→ **WHAT YOU HAVE TO DO**:
Restate every record that follows, keeping it exact.

→ **SOURCE INFORMATION**:
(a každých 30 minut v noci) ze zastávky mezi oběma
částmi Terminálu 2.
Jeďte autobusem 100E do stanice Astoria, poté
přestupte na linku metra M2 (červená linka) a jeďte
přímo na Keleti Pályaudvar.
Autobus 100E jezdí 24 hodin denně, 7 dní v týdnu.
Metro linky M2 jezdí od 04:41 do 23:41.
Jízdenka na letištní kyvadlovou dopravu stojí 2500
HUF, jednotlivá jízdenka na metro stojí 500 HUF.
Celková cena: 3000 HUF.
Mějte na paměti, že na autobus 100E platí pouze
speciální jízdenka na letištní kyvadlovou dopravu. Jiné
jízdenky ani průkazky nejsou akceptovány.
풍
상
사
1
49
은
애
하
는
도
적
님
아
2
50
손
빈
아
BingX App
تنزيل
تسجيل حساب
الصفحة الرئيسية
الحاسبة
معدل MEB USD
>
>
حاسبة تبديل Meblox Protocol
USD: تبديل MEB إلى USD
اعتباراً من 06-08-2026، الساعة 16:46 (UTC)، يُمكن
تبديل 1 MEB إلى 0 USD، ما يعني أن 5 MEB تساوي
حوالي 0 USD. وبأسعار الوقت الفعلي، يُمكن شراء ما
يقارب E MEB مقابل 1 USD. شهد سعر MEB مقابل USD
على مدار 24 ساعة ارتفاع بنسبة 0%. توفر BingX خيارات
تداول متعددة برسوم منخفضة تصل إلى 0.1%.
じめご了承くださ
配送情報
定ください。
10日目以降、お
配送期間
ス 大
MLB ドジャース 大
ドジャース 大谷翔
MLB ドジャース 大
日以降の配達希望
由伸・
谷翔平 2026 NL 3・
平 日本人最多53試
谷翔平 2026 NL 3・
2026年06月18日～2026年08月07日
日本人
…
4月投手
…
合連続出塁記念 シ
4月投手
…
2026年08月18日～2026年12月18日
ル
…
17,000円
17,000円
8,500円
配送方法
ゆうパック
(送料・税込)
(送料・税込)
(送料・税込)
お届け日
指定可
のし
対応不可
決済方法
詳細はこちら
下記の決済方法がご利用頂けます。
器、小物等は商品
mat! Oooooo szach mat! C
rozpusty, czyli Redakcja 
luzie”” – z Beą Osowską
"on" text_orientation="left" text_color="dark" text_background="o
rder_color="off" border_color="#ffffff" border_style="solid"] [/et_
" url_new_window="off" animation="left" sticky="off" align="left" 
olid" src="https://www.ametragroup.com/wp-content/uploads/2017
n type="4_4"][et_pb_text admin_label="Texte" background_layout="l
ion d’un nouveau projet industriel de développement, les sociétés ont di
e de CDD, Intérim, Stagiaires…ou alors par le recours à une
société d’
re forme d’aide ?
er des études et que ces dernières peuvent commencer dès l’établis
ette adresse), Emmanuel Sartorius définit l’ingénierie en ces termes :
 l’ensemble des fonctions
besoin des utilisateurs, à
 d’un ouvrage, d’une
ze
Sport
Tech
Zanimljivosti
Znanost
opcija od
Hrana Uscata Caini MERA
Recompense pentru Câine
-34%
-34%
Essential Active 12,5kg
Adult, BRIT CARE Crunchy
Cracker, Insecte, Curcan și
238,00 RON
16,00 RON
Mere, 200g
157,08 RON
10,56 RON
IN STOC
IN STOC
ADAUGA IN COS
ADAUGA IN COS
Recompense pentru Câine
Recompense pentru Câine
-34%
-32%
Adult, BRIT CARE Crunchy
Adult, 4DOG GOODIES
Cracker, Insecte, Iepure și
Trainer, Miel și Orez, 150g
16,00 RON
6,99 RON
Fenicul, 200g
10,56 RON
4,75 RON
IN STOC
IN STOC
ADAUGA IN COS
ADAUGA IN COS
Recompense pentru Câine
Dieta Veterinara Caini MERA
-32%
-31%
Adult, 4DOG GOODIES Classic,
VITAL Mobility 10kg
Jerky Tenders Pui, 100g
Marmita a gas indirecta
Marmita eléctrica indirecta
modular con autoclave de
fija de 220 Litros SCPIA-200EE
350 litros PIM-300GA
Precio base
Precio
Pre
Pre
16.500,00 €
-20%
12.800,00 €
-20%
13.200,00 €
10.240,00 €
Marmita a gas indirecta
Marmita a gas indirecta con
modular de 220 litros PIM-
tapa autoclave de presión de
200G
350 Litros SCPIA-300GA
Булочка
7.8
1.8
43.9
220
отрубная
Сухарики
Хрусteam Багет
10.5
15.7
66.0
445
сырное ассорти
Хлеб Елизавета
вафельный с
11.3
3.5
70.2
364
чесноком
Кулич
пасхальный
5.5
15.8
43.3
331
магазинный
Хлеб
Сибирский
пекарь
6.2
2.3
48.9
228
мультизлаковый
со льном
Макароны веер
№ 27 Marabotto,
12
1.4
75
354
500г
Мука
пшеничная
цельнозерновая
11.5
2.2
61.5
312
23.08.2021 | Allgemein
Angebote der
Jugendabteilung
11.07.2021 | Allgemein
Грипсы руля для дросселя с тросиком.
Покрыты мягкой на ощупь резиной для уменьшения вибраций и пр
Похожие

→ **ANSWER**:
(a každých 30 minut v noci) ze zastávky mezi oběma
částmi Terminálu 2.
Jeďte autobusem 100E do stanice Astoria, poté
přestupte na linku metra M2 (červená linka) a jeďte
přímo na Keleti Pályaudvar.
Autobus 100E jezdí 24 hodin denně, 7 dní v týdnu.
Metro linky M2 jezdí od 04:41 do 23:41.
Jízdenka na letištní kyvadlovou dopravu stojí 2500
HUF, jednotlivá jízdenka na metro stojí 500 HUF.
Celková cena: 3000 HUF.
Mějte na paměti, že na autobus 100E platí pouze
speciální jízdenka na letištní kyvadlovou dopravu. Jiné
jízdenky ani průkazky nejsou akceptovány.
풍
상
사
1
49
은
애
하
는
도
적
님
아
2
50
손
빈
아
BingX App
تنزيل
تسجيل حساب
الصفحة الرئيسية
الحاسبة
معدل MEB USD
>
>
حاسبة تبديل Meblox Protocol
USD: تبديل MEB إلى USD
اعتباراً من 06-08-2026، الساعة 16:46 (UTC)، يُمكن
تبديل 1 MEB إلى 0 USD، ما يعني أن 5 MEB تساوي
حوالي 0 USD. وبأسعار الوقت الفعلي، يُمكن شراء ما
يقارب E MEB مقابل 1 USD. شهد سعر MEB مقابل USD
على مدار 24 ساعة ارتفاع بنسبة 0%. توفر BingX خيارات
تداول متعددة برسوم منخفضة تصل إلى 0.1%.
じめご了承くださ
配送情報
定ください。
10日目以降、お
配送期間
ス 大
MLB ドジャース 大
ドジャース 大谷翔
MLB ドジャース 大
日以降の配達希望
由伸・
谷翔平 2026 NL 3・
平 日本人最多53試
谷翔平 2026 NL 3・
2026年06月18日～2026年08月07日
日本人
…
4月投手
…
合連続出塁記念 シ
4月投手
…
2026年08月18日～2026年12月18日
ル
…
17,000円
17,000円
8,500円
配送方法
ゆうパック
(送料・税込)
(送料・税込)
(送料・税込)
お届け日
指定可
のし
対応不可
決済方法
詳細はこちら
下記の決済方法がご利用頂けます。
器、小物等は商品
mat! Oooooo szach mat! C
rozpusty, czyli Redakcja 
luzie”” – z Beą Osowską
"on" text_orientation="left" text_color="dark" text_background="o
rder_color="off" border_color="#ffffff" border_style="solid"] [/et_
" url_new_window="off" animation="left" sticky="off" align="left" 
olid" src="https://www.ametragroup.com/wp-content/uploads/2017
n type="4_4"][et_pb_text admin_label="Texte" background_layout="l
ion d’un nouveau projet industriel de développement, les sociétés ont di
e de CDD, Intérim, Stagiaires…ou alors par le recours à une
société d’
re forme d’aide ?
er des études et que ces dernières peuvent commencer dès l’établis
ette adresse), Emmanuel Sartorius définit l’ingénierie en ces termes :
 l’ensemble des fonctions
besoin des utilisateurs, à
 d’un ouvrage, d’une
ze
Sport
Tech
Zanimljivosti
Znanost
opcija od
Hrana Uscata Caini MERA
Recompense pentru Câine
-34%
-34%
Essential Active 12,5kg
Adult, BRIT CARE Crunchy
Cracker, Insecte, Curcan și
238,00 RON
16,00 RON
Mere, 200g
157,08 RON
10,56 RON
IN STOC
IN STOC
ADAUGA IN COS
ADAUGA IN COS
Recompense pentru Câine
Recompense pentru Câine
-34%
-32%
Adult, BRIT CARE Crunchy
Adult, 4DOG GOODIES
Cracker, Insecte, Iepure și
Trainer, Miel și Orez, 150g
16,00 RON
6,99 RON
Fenicul, 200g
10,56 RON
4,75 RON
IN STOC
IN STOC
ADAUGA IN COS
ADAUGA IN COS
Recompense pentru Câine
Dieta Veterinara Caini MERA
-32%
-31%
Adult, 4DOG GOODIES Classic,
VITAL Mobility 10kg
Jerky Tenders Pui, 100g
Marmita a gas indirecta
Marmita eléctrica indirecta
modular con autoclave de
fija de 220 Litros SCPIA-200EE
350 litros PIM-300GA
Precio base
Precio
Pre
Pre
16.500,00 €
-20%
12.800,00 €
-20%
13.200,00 €
10.240,00 €
Marmita a gas indirecta
Marmita a gas indirecta con
modular de 220 litros PIM-
tapa autoclave de presión de
200G
350 Litros SCPIA-300GA
Булочка
7.8
1.8
43.9
220
отрубная
Сухарики
Хрусteam Багет
10.5
15.7
66.0
445
сырное ассорти
Хлеб Елизавета
вафельный с
11.3
3.5
70.2
364
чесноком
Кулич
пасхальный
5.5
15.8
43.3
331
магазинный
Хлеб
Сибирский
пекарь
6.2
2.3
48.9
228
мультизлаковый
со льном
Макароны веер
№ 27 Marabotto,
12
1.4
75
354
500г
Мука
пшеничная
цельнозерновая
11.5
2.2
61.5
312
23.08.2021 | Allgemein
Angebote der
Jugendabteilung
11.07.2021 | Allgemein
Грипсы руля для дросселя с тросиком.
Покрыты мягкой на ощупь резиной для уменьшения вибраций и пр
Похожие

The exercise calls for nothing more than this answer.